Table 1. Baseline characteristics of CHC patients treated with DAA therapy (N = 483).
Variable | Value | Percentages |
|---|---|---|
Age (years) | 59.6 ± 7.8 | |
Sex (male/female) | 230/253 | 47.6%/52.4% |
BMI | 24.9 ± 4.1 | |
AST (IU/l) | 71.5 ± 77.1 | |
ALT (IU/l) | 91.1 ± 62.2 | |
Total bilirubin (mg/dl) | 0.95 ± 0.35 | |
Albumin (mg/dl) | 4.1 ± 0.6 | |
Alfa-fetoprotein (ng/l) | 17.3 ± 121.2 | |
HCV viral load (U/ml) | 3,384,478 ± 596,481 | |
HCV genotype (1/2/3/6/mixed) | 240/186/5/44/8 | 49.7%/38.5%/1%/9.1%/1.7% |
DAA regimen: | ||
Sofosbuvir + velpatasvir | 300 | 62.1% |
Sofosbuvir + ledipasvir | 136 | 28.2% |
Sofosbuvir | 43 | 8.9% |
Sofosbuvir + daclatasvir | 4 | 0.8% |
Combined ribavirin | 74 | 15.3% |
Interferon-experienced | 51 | 10.6% |
Hepatic steatosis | 153 | 31.7% |
Liver cirrhosis | 131 | 27.1% |
FIB-4 score | ||
≥ 3.25 | 178 | 36.9% |
1.3–3.25 | 205 | 42.4% |
< 1.3 | 100 | 20.7% |
Underlying diseases | ||
Diabetes mellitus | 90 | 18.6% |
Hypertension | 143 | 29.6% |
Hyperlipidemia | 183 | 27.1% |
Uremia | 5 | 1% |
IV drug abuser | 12 | 2.5% |
HBV carrier | 28 | 5.8% |
Lymphoma | 4 | 0.8% |
Hemophilia | 1 | 0.2% |
The mean age was 59.6 ± 11.9 years (range: 18–89), and 52.4% of patients were female. Prior interferon therapy had been administered to 51 patients (10.6%). Liver cirrhosis was diagnosed in 131 patients (27.1%), and 178 (36.9%) had advanced liver fibrosis, defined as a FIB-4 score ≥ 3.25. Hepatic steatosis was observed in 153 patients (31.7%), hepatitis B coinfection in 28 patients (5.8%), and diabetes mellitus in 90 patients (18.6%).

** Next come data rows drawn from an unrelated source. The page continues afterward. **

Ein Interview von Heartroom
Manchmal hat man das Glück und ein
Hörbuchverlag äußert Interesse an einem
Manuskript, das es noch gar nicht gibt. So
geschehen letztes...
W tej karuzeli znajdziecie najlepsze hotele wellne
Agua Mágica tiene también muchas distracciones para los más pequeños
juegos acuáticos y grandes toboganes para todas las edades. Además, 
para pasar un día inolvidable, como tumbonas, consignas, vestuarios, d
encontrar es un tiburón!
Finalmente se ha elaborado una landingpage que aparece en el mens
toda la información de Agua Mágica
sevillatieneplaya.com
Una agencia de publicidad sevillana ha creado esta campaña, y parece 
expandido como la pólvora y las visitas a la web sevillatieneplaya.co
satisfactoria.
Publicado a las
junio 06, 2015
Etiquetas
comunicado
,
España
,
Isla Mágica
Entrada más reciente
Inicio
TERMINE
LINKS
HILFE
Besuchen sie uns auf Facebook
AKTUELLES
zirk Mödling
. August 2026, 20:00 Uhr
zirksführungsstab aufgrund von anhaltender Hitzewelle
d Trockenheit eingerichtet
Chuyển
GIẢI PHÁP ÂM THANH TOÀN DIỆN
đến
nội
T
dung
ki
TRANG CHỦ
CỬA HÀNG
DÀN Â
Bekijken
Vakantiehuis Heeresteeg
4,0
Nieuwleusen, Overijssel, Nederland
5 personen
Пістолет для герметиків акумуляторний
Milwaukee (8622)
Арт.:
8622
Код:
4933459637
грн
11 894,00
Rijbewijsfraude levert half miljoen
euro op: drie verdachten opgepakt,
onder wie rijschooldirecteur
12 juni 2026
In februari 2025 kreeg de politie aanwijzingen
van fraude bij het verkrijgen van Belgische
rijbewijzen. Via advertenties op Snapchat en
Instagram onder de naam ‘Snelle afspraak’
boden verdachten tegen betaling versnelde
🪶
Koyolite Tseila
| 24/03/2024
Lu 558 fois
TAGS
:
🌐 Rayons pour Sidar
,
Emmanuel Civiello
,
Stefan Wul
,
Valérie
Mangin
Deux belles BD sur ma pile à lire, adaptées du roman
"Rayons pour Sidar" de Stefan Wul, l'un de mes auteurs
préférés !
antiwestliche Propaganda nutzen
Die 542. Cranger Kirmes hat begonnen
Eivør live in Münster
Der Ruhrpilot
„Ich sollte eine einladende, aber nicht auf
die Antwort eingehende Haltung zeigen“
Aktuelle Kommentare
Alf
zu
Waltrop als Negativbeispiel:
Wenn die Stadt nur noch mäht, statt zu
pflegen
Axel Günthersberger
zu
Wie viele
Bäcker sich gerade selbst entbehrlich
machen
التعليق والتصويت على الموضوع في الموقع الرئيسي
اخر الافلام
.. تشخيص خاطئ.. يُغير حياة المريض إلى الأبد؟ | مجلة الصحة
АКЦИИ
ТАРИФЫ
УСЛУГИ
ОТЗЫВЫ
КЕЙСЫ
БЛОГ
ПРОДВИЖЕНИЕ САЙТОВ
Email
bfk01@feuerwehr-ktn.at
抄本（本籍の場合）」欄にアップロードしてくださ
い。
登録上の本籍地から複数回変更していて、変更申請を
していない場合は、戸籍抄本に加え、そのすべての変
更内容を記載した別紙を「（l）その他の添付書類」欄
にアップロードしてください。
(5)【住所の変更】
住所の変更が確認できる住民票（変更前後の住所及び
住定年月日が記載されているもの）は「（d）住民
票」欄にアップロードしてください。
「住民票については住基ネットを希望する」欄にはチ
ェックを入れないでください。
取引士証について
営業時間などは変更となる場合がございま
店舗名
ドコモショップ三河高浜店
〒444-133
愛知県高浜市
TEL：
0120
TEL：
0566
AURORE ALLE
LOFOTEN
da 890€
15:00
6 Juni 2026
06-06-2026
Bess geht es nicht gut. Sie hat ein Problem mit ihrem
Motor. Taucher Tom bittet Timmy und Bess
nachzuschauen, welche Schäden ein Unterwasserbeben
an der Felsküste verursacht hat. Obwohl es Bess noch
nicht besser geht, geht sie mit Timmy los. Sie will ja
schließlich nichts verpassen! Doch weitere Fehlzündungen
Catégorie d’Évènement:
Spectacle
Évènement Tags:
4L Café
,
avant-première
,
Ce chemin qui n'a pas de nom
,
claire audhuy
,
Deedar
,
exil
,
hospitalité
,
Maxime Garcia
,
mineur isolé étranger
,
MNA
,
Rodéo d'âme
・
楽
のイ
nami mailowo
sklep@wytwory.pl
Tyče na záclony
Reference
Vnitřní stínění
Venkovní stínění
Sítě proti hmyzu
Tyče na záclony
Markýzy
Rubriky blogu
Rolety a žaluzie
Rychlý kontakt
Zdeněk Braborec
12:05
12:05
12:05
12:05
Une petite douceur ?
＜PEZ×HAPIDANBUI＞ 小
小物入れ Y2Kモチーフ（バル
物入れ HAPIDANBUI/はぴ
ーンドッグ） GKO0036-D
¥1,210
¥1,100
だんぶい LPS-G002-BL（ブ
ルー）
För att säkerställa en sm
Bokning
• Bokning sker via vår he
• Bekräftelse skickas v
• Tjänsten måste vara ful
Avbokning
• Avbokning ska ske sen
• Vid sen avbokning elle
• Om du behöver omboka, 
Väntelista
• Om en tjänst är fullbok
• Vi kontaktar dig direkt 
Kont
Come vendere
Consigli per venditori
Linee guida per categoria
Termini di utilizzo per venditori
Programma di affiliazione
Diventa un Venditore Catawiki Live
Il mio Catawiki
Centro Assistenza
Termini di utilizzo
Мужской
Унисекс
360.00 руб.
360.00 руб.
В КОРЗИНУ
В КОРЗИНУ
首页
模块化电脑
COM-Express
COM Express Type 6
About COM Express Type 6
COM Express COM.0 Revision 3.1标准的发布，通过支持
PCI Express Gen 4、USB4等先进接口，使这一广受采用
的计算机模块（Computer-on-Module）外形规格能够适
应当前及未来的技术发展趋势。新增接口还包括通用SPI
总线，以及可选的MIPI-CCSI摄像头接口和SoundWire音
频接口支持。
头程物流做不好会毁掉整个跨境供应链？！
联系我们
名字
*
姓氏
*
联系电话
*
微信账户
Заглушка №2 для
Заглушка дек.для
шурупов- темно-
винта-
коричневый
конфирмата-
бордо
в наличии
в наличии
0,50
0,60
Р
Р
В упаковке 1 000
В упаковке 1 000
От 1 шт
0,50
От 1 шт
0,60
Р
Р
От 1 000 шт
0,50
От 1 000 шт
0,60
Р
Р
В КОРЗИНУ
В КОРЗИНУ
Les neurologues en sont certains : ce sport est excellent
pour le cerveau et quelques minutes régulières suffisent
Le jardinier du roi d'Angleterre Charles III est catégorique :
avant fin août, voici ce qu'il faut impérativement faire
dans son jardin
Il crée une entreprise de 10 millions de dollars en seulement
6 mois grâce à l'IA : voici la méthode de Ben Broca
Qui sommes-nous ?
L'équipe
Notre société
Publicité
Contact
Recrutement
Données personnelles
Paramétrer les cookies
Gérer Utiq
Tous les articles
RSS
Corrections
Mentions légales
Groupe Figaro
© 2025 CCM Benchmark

The mean pre-treatment HCV RNA level was 3,384,478 ± 6,140,069 IU/mL (range: 56–46,100,000). Genotype 1 was predominant (49.7%), with subtype 1b accounting for 80.4% of the total. The most commonly used regimen was sofosbuvir plus velpatasvir (62.1%). Ribavirin was added in selected cases for genotype 2 infection or decompensated liver cirrhosis. All patients received a 12-week treatment course, achieving a SVR rate of 98.6%.
HCC development after DAA therapy
During a mean follow-up period of 38.8 ± 18.8 months, 19 patients (3.9%) died. De novo HCC occurred in 26 patients (5.4%). Time to HCC diagnosis was distributed as follows: 3–6 months in 5 patients (19.2%), 6–12 months in 6 patients (23.1%), 1–2 years in 5 patients (19.2%), 2–3 years in 4 patients (15.4%), and more than 3 years in 6 patients (23.1%). The median time to HCC diagnosis was 20.7 months (range, 3.4–58.7) after treatment.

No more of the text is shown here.